Ces idées d’une société entièrement libérée de la hiérarchie anglaise ont donné naissance à de splendides villages partout en Nouvelle-Angleterre. C’est pourtant au Vermont, le plus petit, le moins peuplé et le moins industrialisé des six États de la Nouvelle-Angleterre, que ces villages ont gardé intacte leur apparence d’autrefois. Pourquoi? Parce que le Vermont a été un État indépendant – complètement indépendant – pendant 14 ans, et que les Vermontois ont toujours manifesté un esprit d’indépendance envers l’État fédéral en votant contre toute attente, des lois… presque antiaméricaines. Exemple: on interdit toujours les panneaux publicitaires le long des routes, principales ou secondaires et l’établissement de fast-foods (presque un symbole sacré au royaume de la nourriture pas chère et rapide) y est également proscrit. Le résultat est réjouissant: les routes sont propres, parfaitement bien tenues et libres de "pollution visuelle" comme on nous l’affirme au bureau du tourisme. Étonnant? Encore plus quand on songe que le gouverneur de l’État – un républicain – a voté contre George Bush au début de l’année et a fait basculé la majorité au Sénat dans le camp démocrate. Tout ça dans une tranche du pays plus petit que le Nouveau-Brunswick et moins peuplé que Longueuil.
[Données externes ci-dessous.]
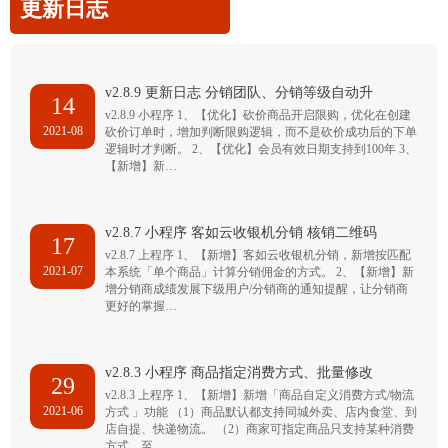
更新日志
v2.8.9 更新日志 分销团队、分销等级自动升
14
v2.8.9 小程序 1、【优化】砍价商品开启限购，优化在创建
2021-08
砍价订单时，增加判断限购逻辑，而不是砍价成功后的下单
逻辑时才判断。 2、【优化】会员有效日期支持到100年 3、
【新增】新…
v2.8.7 小程序 客如云收银机分销 核销二维码
17
v2.8.7 上程序 1、【新增】客如云收银机分销，新增按匹配
2021-07
本系统「单个商品」计算分销佣金的方式。 2、【新增】新
增分销商成绩发展下级用户/分销商的通知提醒，让分销商
更好的掌握…
v2.8.3 小程序 商品指定消费方式、批量修改
29
v2.8.3 上程序 1、【新增】新增「商品自定义消费方式/物流
2021-06
方式 」功能 （1）商品默认都支持同城外卖、店内食堂、到
店自提、快递物流。 （2）商家可指定商品只支持某种消费
方式，至…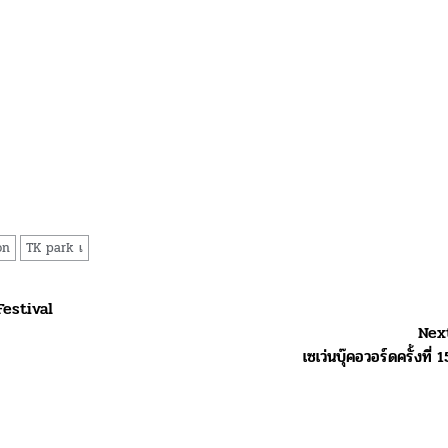
on
TK park เ
estival
Nex
เซเว่นบุ๊คอวอร์ดครั้งที่ 1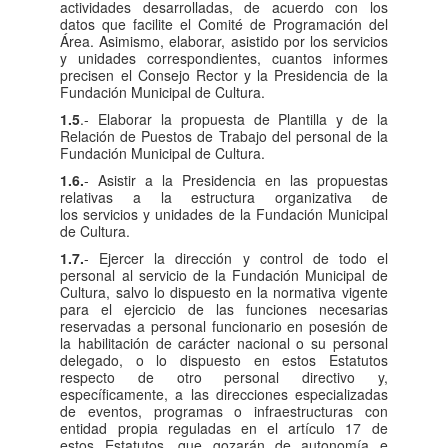
actividades desarrolladas, de acuerdo con los
datos que facilite el Comité de Programación del
Área. Asimismo, elaborar, asistido por los servicios
y unidades correspondientes, cuantos informes
precisen el Consejo Rector y la Presidencia de la
Fundación Municipal de Cultura.
1.5
.- Elaborar la propuesta de Plantilla y de la
Relación de Puestos de Trabajo del personal de la
Fundación Municipal de Cultura.
1.6.
- Asistir a la Presidencia en las propuestas
relativas a la estructura organizativa de
los servicios y unidades de la Fundación Municipal
de Cultura.
1.7.
- Ejercer la dirección y control de todo el
personal al servicio de la Fundación Municipal de
Cultura, salvo lo dispuesto en la normativa vigente
para el ejercicio de las funciones necesarias
reservadas a personal funcionario en posesión de
la habilitación de carácter nacional o su personal
delegado, o lo dispuesto en estos Estatutos
respecto de otro personal directivo y,
específicamente, a las direcciones especializadas
de eventos, programas o infraestructuras con
entidad propia reguladas en el artículo 17 de
estos Estatutos, que gozarán de autonomía e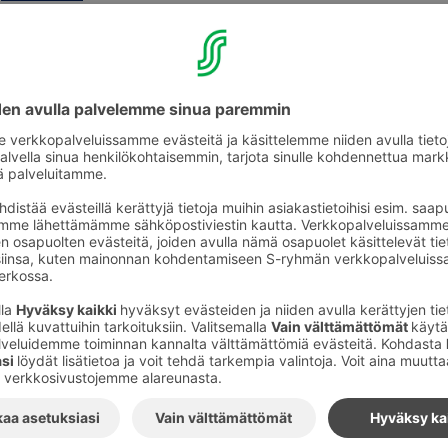
uo­den tapah­tu­mat tästä.
Ajankohtaista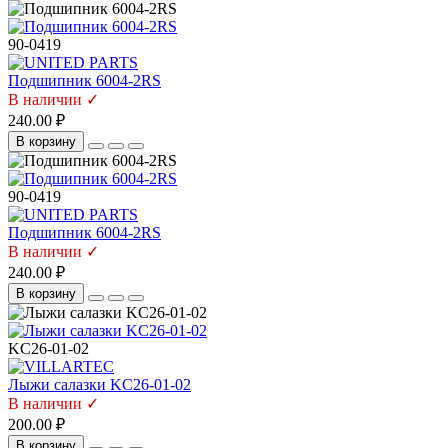
90-0419
Подшипник 6004-2RS
В наличии ✓
240.00 ₽
В корзину
90-0419
Подшипник 6004-2RS
В наличии ✓
240.00 ₽
В корзину
KC26-01-02
Лыжи салазки KC26-01-02
В наличии ✓
200.00 ₽
В корзину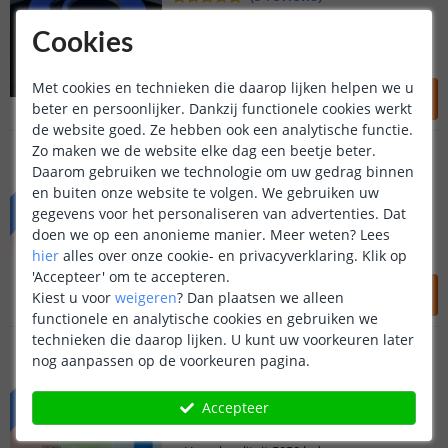
Brandduur circa 8 uur
Cookies
Flexibele Neon verlichting
Laagspanning 24V
148
,
95
Met cookies en technieken die daarop lijken helpen we u
beter en persoonlijker. Dankzij functionele cookies werkt
OP VOORRAAD
de website goed. Ze hebben ook een analytische functie.
4 meter RGB Basic strip
Zo maken we de website elke dag een beetje beter.
Complete set op batterij
Daarom gebruiken we technologie om uw gedrag binnen
BASIC
(
17
reviews
)
en buiten onze website te volgen. We gebruiken uw
gegevens voor het personaliseren van advertenties. Dat
Brandduur circa 6 uur
doen we op een anonieme manier.
Meer weten?
Lees
30 krachtige RGB leds p/m
hier
alles over onze cookie- en privacyverklaring. Klik op
Hoge kwaliteit 5050 leds
'Accepteer' om te accepteren.
82
,
95
Kiest u voor
weigeren
?
Dan plaatsen we alleen
OP VOORRAAD
functionele en analytische cookies en gebruiken we
technieken die daarop lijken. U kunt uw voorkeuren later
4 meter RGB Premium strip
nog aanpassen op de voorkeuren pagina.
Complete set op batterij
PREMIUM
(
9
reviews
)
Accepteer
Brandduur circa 4 uur
60 krachtige RGB leds p/m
Ne serait-ce que pour cela, les quatre heures de route qui nous séparent des villages blancs en vaudraient déjà bien la peine; mais le Vermont a dans sa poche plus d’un atout. Complètement au sud de l’État, les villages blancs ont été fondés au milieu des plus hauts sommets des Appalaches, dans le parc national des Green Mountains. Le mont Snow et le mont Stratton culminent à plus de 1200 mètres, ce qui en fait les stations de ski les plus attrayantes (et les moins chères) de la Côte-Est. Et quand on parcourt les routes sinueuses et les forêts pratiquement épargnées par la coupe massive, on se dit qu’il y a quand même du bon à avoir stoppé net le développement du tourisme de masse. Les Vermontois évitent du reste toute forme d’excès. On le constate à traverser les villages enjolivés de bed & breakfast pittoresques, aménagés dans d’anciennes chaumières de bois, de restaurants élégants rarement kitsch et même de Relais et Châteaux, établis dans ce qui était autrefois les demeures somptueuses des riches industriels new-yorkais, qui envoyaient femmes et enfants dans le coin pour y passer les étés.

Au coeur du village typique, on trouve un green communautaire, une sorte de parc, qui permettait les rencontres, autour duquel s’élevaient les églises (souvent plus de deux: l’une catholique l’autre protestante), les marchands d’épices et de tissus, les ferblantiers, l’hôtel de ville fréquemment majestueux avec ses colonnes de style grec emprunté et dans les rues adjacentes, de jolies maisons toutes blanches, devant lesquelles les propriétaires actuels ont aménagé des jardins contemporains. Vous connaissez les Américains avec leur pelouse! Et les cimetières, qui sont partout, autour des maisons, des églises et au beau milieu de la forêt, et qui racontent un peu l’existence difficile de ces pionniers tranquilles et sans monture.

Aujourd’hui, ces villages sont des curiosités touristiques de bon goût – chose rare aux USA -, des lieux préservés et protégés avec un zèle patrimonial étonnant, où l’on organise de multiples festivals de musique ou de théâtre à longueur d’année, et où se sont installées des dizaines de galeries d’art. Inutile de dire qu’on ne s’ennuie pas et qu’un week-end le long de la route 7, qui longe le lac Champlain avant d’arriver au coeur des montagnes, reste l’une des plus originales excursions de l’autre côté de la frontière.


LES PLUS BEAUX VILLAGES
Newfane, Stratton, Grafton, East Dover, Chester, Brandon, Wilmington, Jamaica, Londonderry et Peru (Hé oui!). Et les petites villes de Manchester, Brattleboro et Bennington, là où l’on trouve le plus d’auberges et de bons restos.

LES STATIONS DE SKI
Elles se trouvent autour des monts Snow, Magic, Haystack, Stratton et Bromley. Pour en savoir plus, consultez le site de l’Office du tourisme du sud du Vermont www.1-800-vermont.com/ et le Guide to Recommended Country Inns of New England de Suzy Chapin ou le Bed & Breakfast in New England de Bernice Chester, des ouvrages bien pratiques. Pour l’ambiance, les romans de Nathaniel Hawthorne, John Irving, et ceux d’Arthur Miller (surtout Les Sorcières de Salem) sont traduits en français et en vente partout.